:: Directions ::
Your job is to set down the stretch of entries that opens with the line containing "Ik ben Stefanie, freelance" and closes with the line containing "en besloot ik die passie om te zetten in". Keep both end lines, copy each exactly, and add nothing.

:: Data for processing ::
======
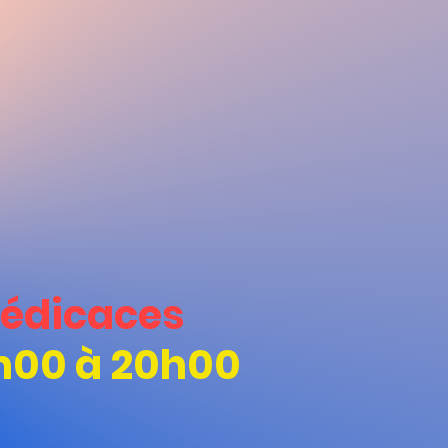
édicaces
h00 à 20h00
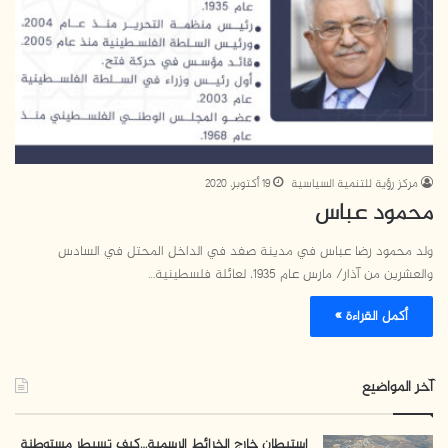
مركز رؤية للتنمية السياسية
19 أكتوبر، 2020
محمود عباس
ولد محمود رضا عباس في مدينة صفد في الداخل المحتل في السادس
والعشرين من آذار/ مارس عام 1935، لعائلة فلسطينية…
أكمل القراءة »
آخر المواضيع
استيطان خارج الخرائط الرسمية…كيف تسيطر مستوطنة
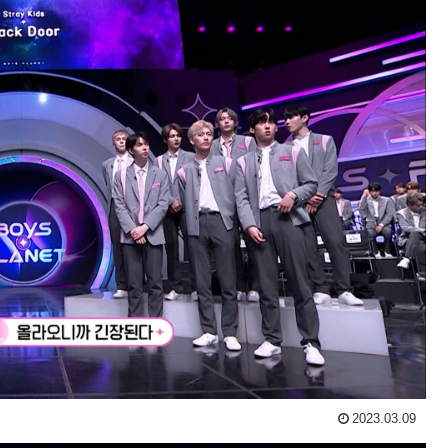
2023.03.09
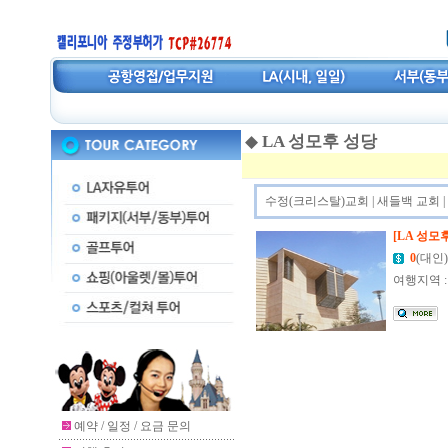
◆
LA 성모후 성당
수정(크리스탈)교회
|
새들백 교회
|
[LA 성모
0
(대인)
여행지역 :
예약 / 일정 / 요금 문의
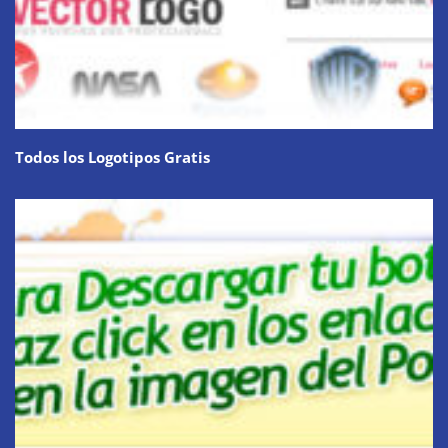
Todos los Logotipos Gratis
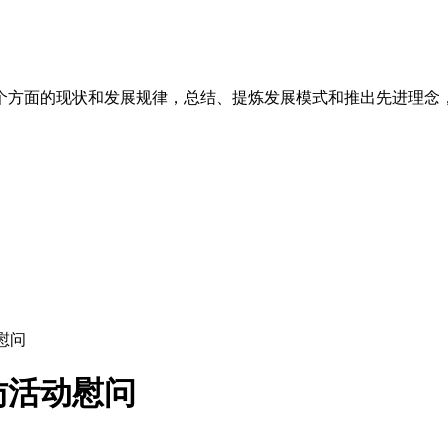
个方面的现状和发展规律，总结、提炼发展模式和推出先进理念
慰问
访活动慰问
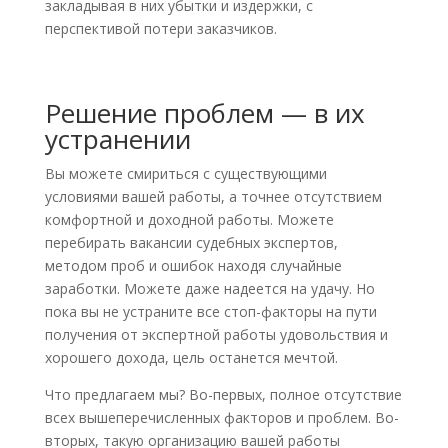
закладывая в них убытки и издержки, с
перспективой потери заказчиков.
Решение проблем — в их
устранении
Вы можете смириться с существующими
условиями вашей работы, а точнее отсутствием
комфортной и доходной работы. Можете
перебирать вакансии судебных экспертов,
методом проб и ошибок находя случайные
заработки. Можете даже надеется на удачу. Но
пока вы не устраните все стоп-факторы на пути
получения от экспертной работы удовольствия и
хорошего дохода, цель останется мечтой.
Что предлагаем мы? Во-первых, полное отсутствие
всех вышеперечисленных факторов и проблем. Во-
вторых, такую организацию вашей работы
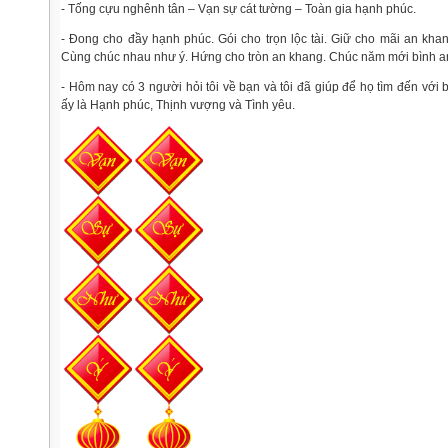
- Tống cựu nghênh tân – Vạn sự cát tường – Toàn gia hạnh phúc.
- Đong cho đầy hạnh phúc. Gói cho trọn lộc tài. Giữ cho mãi an khan
Cùng chúc nhau như ý. Hứng cho tròn an khang. Chúc năm mới bình an
- Hôm nay có 3 người hỏi tôi về bạn và tôi đã giúp để họ tìm đến với
ấy là Hạnh phúc, Thịnh vượng và Tình yêu.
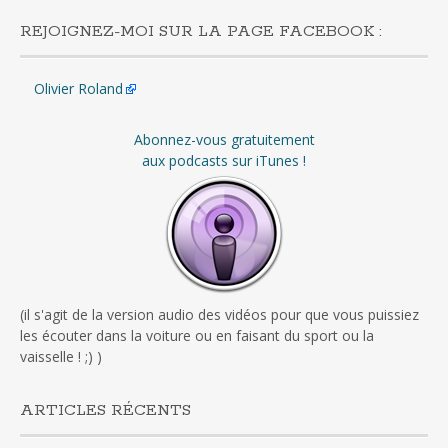
REJOIGNEZ-MOI SUR LA PAGE FACEBOOK :
Olivier Roland
Abonnez-vous gratuitement
aux podcasts sur iTunes !
(il s'agit de la version audio des vidéos pour que vous puissiez
les écouter dans la voiture ou en faisant du sport ou la
vaisselle ! ;) )
ARTICLES RÉCENTS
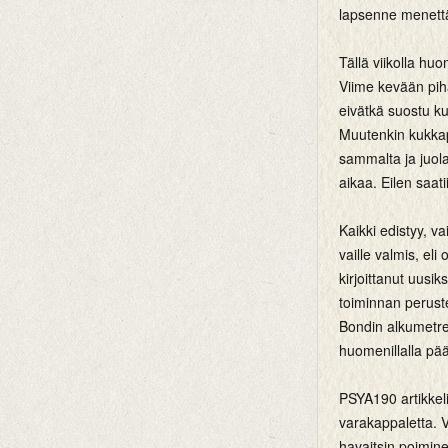
lapsenne menettä
Tällä viikolla huo
Viime kevään piha
eivätkä suostu kuk
Muutenkin kukkape
sammalta ja juol
aikaa. Eilen saati
Kaikki edistyy, v
vaille valmis, eli
kirjoittanut uusik
toiminnan perust
Bondin alkumetreil
huomenillalla pää
PSYA190 artikkelik
varakappaletta. 
havaitsin poimine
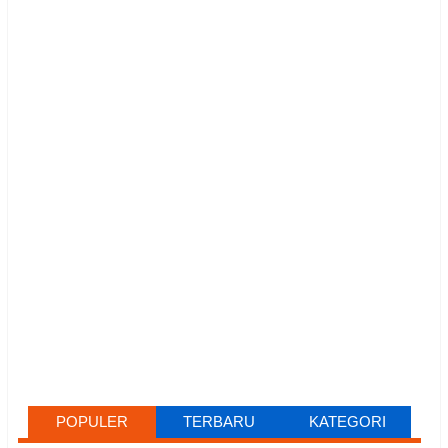
POPULER
TERBARU
KATEGORI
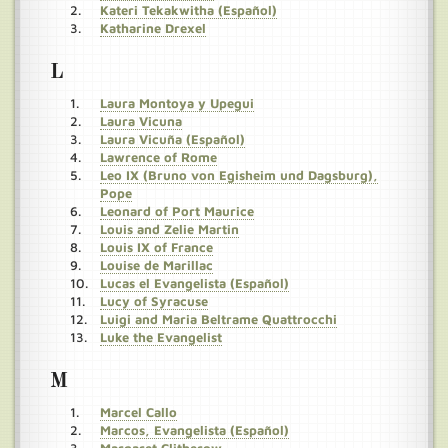
Kateri Tekakwitha (Español)
Katharine Drexel
L
Laura Montoya y Upegui
Laura Vicuna
Laura Vicuña (Español)
Lawrence of Rome
Leo IX (Bruno von Egisheim und Dagsburg),
Pope
Leonard of Port Maurice
Louis and Zelie Martin
Louis IX of France
Louise de Marillac
Lucas el Evangelista (Español)
Lucy of Syracuse
Luigi and Maria Beltrame Quattrocchi
Luke the Evangelist
M
Marcel Callo
Marcos, Evangelista (Español)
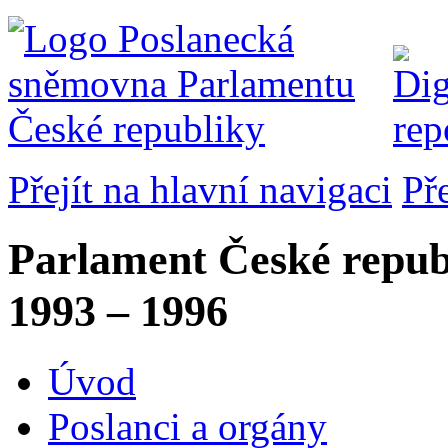
Přejít na hlavní navigaci
Př
Parlament České repub
1993 – 1996
Úvod
Poslanci a orgány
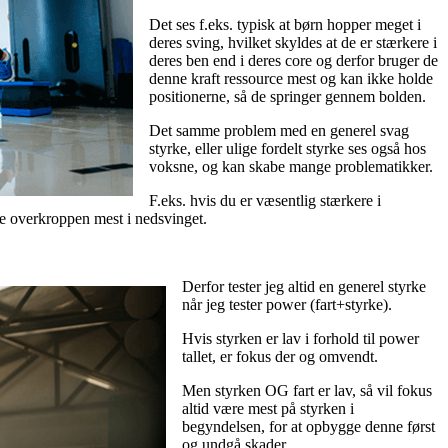
Det ses f.eks. typisk at børn hopper meget i
deres sving, hvilket skyldes at de er stærkere i
deres ben end i deres core og derfor bruger de
denne kraft ressource mest og kan ikke holde
positionerne, så de springer gennem bolden.
Det samme problem med en generel svag
styrke, eller ulige fordelt styrke ses også hos
voksne, og kan skabe mange problematikker.
F.eks. hvis du er væsentlig stærkere i
e overkroppen mest i nedsvinget.
Derfor tester jeg altid en generel styrke
når jeg tester power (fart+styrke).
Hvis styrken er lav i forhold til power
tallet, er fokus der og omvendt.
Men styrken OG fart er lav, så vil fokus
altid være mest på styrken i
begyndelsen, for at opbygge denne først
og undgå skader.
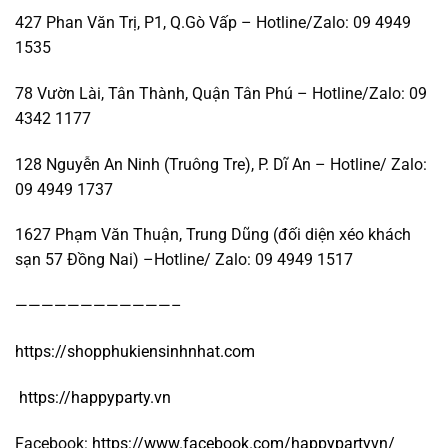
427 Phan Văn Trị, P1, Q.Gò Vấp – Hotline/Zalo: 09 4949
1535
78 Vườn Lài, Tân Thành, Quận Tân Phú – Hotline/Zalo: 09
4342 1177
128 Nguyễn An Ninh (Truông Tre), P. Dĩ An – Hotline/ Zalo:
09 4949 1737
1627 Phạm Văn Thuận, Trung Dũng (đối diện xéo khách
sạn 57 Đồng Nai) –Hotline/ Zalo: 09 4949 1517
————————————–
https://shopphukiensinhnhat.com
https://happyparty.vn
Facebook:
https://www.facebook.com/happypartyvn/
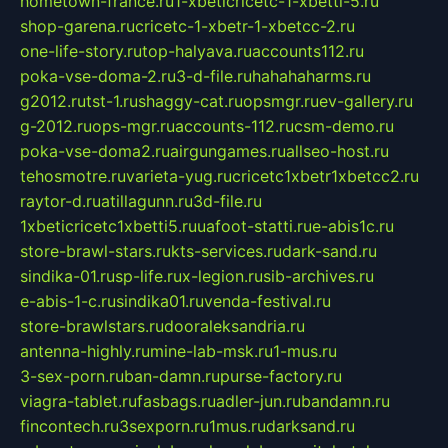
hometown-france.ru
1-xbeticricetc-1-xbetti-5.ru
shop-garena.ru
cricetc-1-xbetr-1-xbetcc-2.ru
one-life-story.ru
top-halyava.ru
accounts112.ru
poka-vse-doma-2.ru
3-d-file.ru
hahahaharms.ru
g2012.ru
tst-1.ru
shaggy-cat.ru
opsmgr.ru
ev-gallery.ru
g-2012.ru
ops-mgr.ru
accounts-112.ru
csm-demo.ru
poka-vse-doma2.ru
airgungames.ru
allseo-host.ru
tehosmotre.ru
varieta-yug.ru
cricetc1xbetr1xbetcc2.ru
raytor-d.ru
atillagunn.ru
3d-file.ru
1xbeticricetc1xbetti5.ru
uafoot-statti.ru
e-abis1c.ru
store-brawl-stars.ru
kts-services.ru
dark-sand.ru
sindika-01.ru
sp-life.ru
x-legion.ru
sib-archives.ru
e-abis-1-c.ru
sindika01.ru
venda-festival.ru
store-brawlstars.ru
dooraleksandria.ru
antenna-highly.ru
mine-lab-msk.ru
1-mus.ru
3-sex-porn.ru
ban-damn.ru
purse-factory.ru
viagra-tablet.ru
fasbags.ru
adler-jun.ru
bandamn.ru
fincontech.ru
3sexporn.ru
1mus.ru
darksand.ru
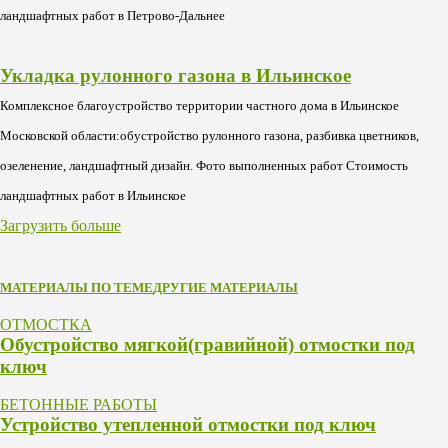
ландшафтных работ в Петрово-Дальнее
Укладка рулонного газона в Ильинское
Комплексное благоустройство территории частного дома в Ильинское
Московской области:обустройство рулонного газона, разбивка цветников,
озеленение, ландшафтный дизайн. Фото выполненных работ Стоимость
ландшафтных работ в Ильинское
Загрузить больше
МАТЕРИАЛЫ ПО ТЕМЕ
ДРУГИЕ МАТЕРИАЛЫ
ОТМОСТКА
Обустройство мягкой(гравийной) отмостки под
ключ
БЕТОННЫЕ РАБОТЫ
Устройство утепленной отмостки под ключ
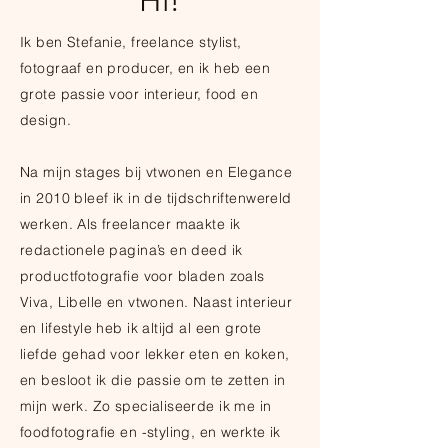
Hi!
Ik ben Stefanie, freelance stylist,
fotograaf en producer, en ik heb een
grote passie voor interieur, food en
design.
Na mijn stages bij vtwonen en Elegance
in 2010 bleef ik in de tijdschriftenwereld
werken. Als freelancer maakte ik
redactionele pagina’s en deed ik
productfotografie voor bladen zoals
Viva, Libelle en vtwonen. Naast interieur
en lifestyle heb ik altijd al een grote
liefde gehad voor lekker eten en koken,
en besloot ik die passie om te zetten in
mijn werk. Zo specialiseerde ik me in
foodfotografie en -styling, en werkte ik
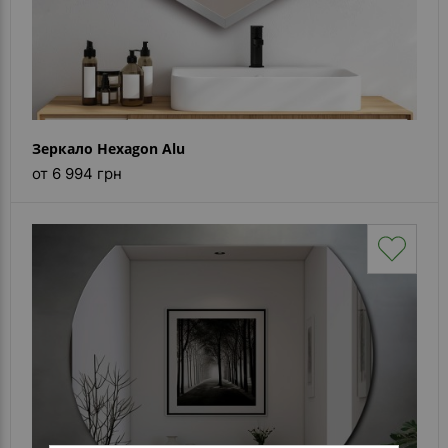
Зеркало Hexagon Alu
от 6 994 грн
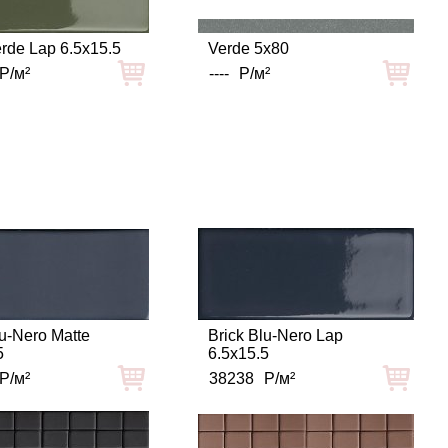
erde Lap 6.5x15.5
Verde 5x80
Р/м²
----
Р/м²
lu-Nero Matte
Brick Blu-Nero Lap
5
6.5x15.5
Р/м²
38238
Р/м²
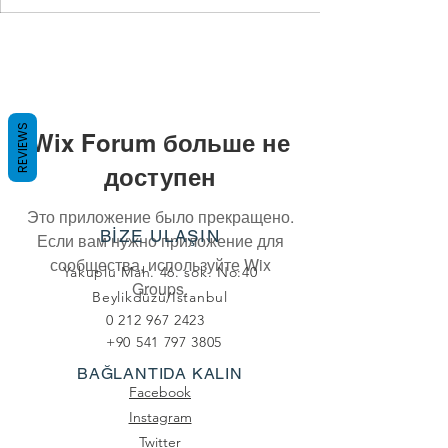
REVIEWS
Wix Forum больше не
доступен
Это приложение было прекращено.
BİZE ULAŞIN
Если вам нужно приложение для
сообщества, используйте Wix
Yakuplu Mah. 46. sok. No:40
Groups.
Beylikdüzü/Istanbul
0 212 967 2423
+90 541 797 3805
BAĞLANTIDA KALIN
Facebook
Instagram
Twitter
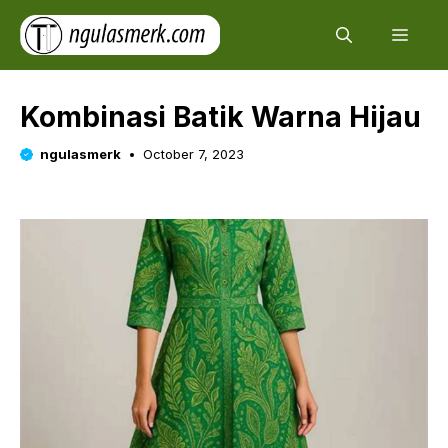
Skip
Men
to
content
Kombinasi Batik Warna Hijau
ngulasmerk
October 7, 2023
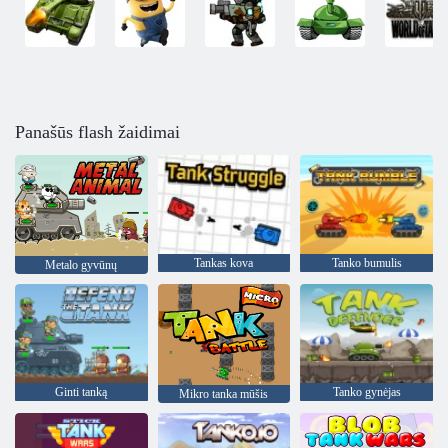
Panašūs flash žaidimai
Tankas kova
Tanko bumulis
Metalo gyvūnų
Ginti tanką
Tanko gynėjas
Mikro tanka mūšis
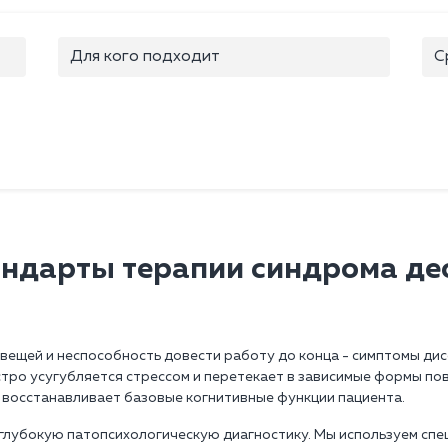
Для кого подходит
С
андарты терапии синдрома де
вещей и неспособность довести работу до конца - симптомы дис
тро усугубляется стрессом и перетекает в зависимые формы по
 восстанавливает базовые когнитивные функции пациента.
глубокую патопсихологическую диагностику. Мы используем спе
======
:: Reply to the task ::
Ik ben Stefanie, freelance stylist,
fotograaf en producer, en ik heb een
grote passie voor interieur, food en
design.
Na mijn stages bij vtwonen en Elegance
in 2010 bleef ik in de tijdschriftenwereld
werken. Als freelancer maakte ik
redactionele pagina’s en deed ik
productfotografie voor bladen zoals
Viva, Libelle en vtwonen. Naast interieur
en lifestyle heb ik altijd al een grote
liefde gehad voor lekker eten en koken,
en besloot ik die passie om te zetten in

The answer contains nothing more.